During the 70s, on into the mid-80s, I had operated a hobby/business in my spare time, The Village Forge. It was principally a “mail order” arrangement conducted evenings and weekends. My product was wrought iron lighting of colonial and/or Early American designs. Nationwide interest in the Bicentennial of the US piqued focus on 18th Century decor. Our lighting was widely popular. We shipped items all over the States. Had a lot of fun with the business, met lots of nice folks and much more profitable than golf. As interest in our lighting and sales declined, I eventually sold the business and equipment to others.
Over the years I took a couple of folk art classes at the John C. Campbell folk art school in Brasstown, NC(near Murphy). A course in blacksmithing and another in tinsmithing. These were one week classes and a couple of the best vacations ever taken. Really fun, great food, fellowship with a cross section of folks from everywhere, States and abroad.
Beginning retirement in 1994, I became interested in the introduction of Tim Berner-Lee’s invention of the World Wide Web technology broadcasting information in both text and graphics over the Internet. Had been using computers since about 1971 and had performed minimal coding using Basic. Was familiar with the Apple computer introduced in the late 70s which were mostly text based. When Apple released the Macintosh computer with its graphical capabilities, I purchased a Mac Plus(about 1985). Began attending workshops in Raleigh related to evolving technology in software and hardware necessary to publish and broadcast information over the Internet. In the following 6 years I designed web sites for companies under the umbrella of Webspinners, Inc. Reaching the point I would need to hire others, I balked. Decided to reduce my involvement, dissolved Webspinners, passed work to others and provided consultation when needed. For the past eight years I have been more spectator than participant but continued operating a leased server to support personal Internet projects, among them graingerhigh.com
Am now in the process of shutdown. Am leaving a prepaid window open for about 3 years to host the few remaining projects which includes the Grainger High web site which I published in 2010. These few personal sites will be sub-domains of "mykulstuff.com". In 2 months I will reach age 91 and will not provide further support.

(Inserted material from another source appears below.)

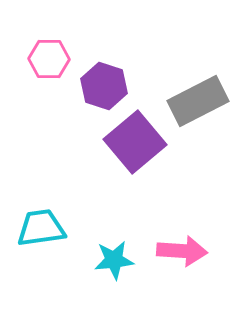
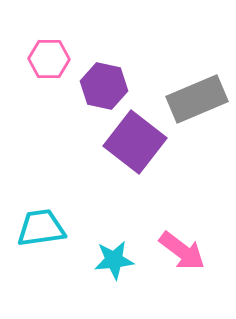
purple hexagon: rotated 6 degrees counterclockwise
gray rectangle: moved 1 px left, 2 px up; rotated 4 degrees clockwise
purple square: rotated 12 degrees counterclockwise
pink arrow: rotated 33 degrees clockwise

That’s a kinda thumbnail of my past 70 years. It’s been a fun trip, and met so many people who became lasting friends here and abroad. Have made numerous return trips to Europe since 1985 including an apartment rental in Paris for myself and daughters with their spouses in 2010. Limited travel these days.
Annie and I have been blessed to have shared so much together and children are all comfortably settled in their lives. Three grandchildren and two great grands.
A granddaughter asked me to jot down a bit of my past.